[Source data]
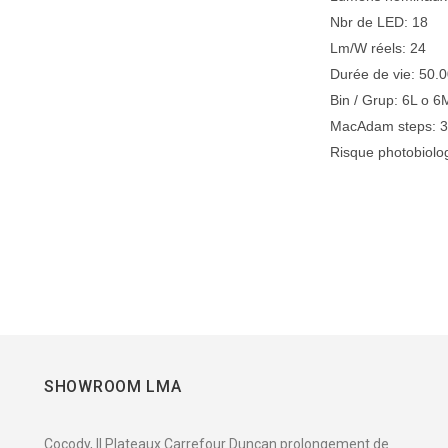
Nbr de LED: 18
Lm/W réels: 24
Durée de vie: 50.
Bin / Grup: 6L o 6
MacAdam steps: 
Risque photobiolo
SHOWROOM LMA
Cocody, II Plateaux Carrefour Duncan prolongement de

[What is needed]
The records above are to be quoted exactly, with all pictures left out.

[Reply to the task]
Nbr de LED: 18
Lm/W réels: 24
Durée de vie: 50.
Bin / Grup: 6L o 6
MacAdam steps: 
Risque photobiolo
SHOWROOM LMA
Cocody, II Plateaux Carrefour Duncan prolongement de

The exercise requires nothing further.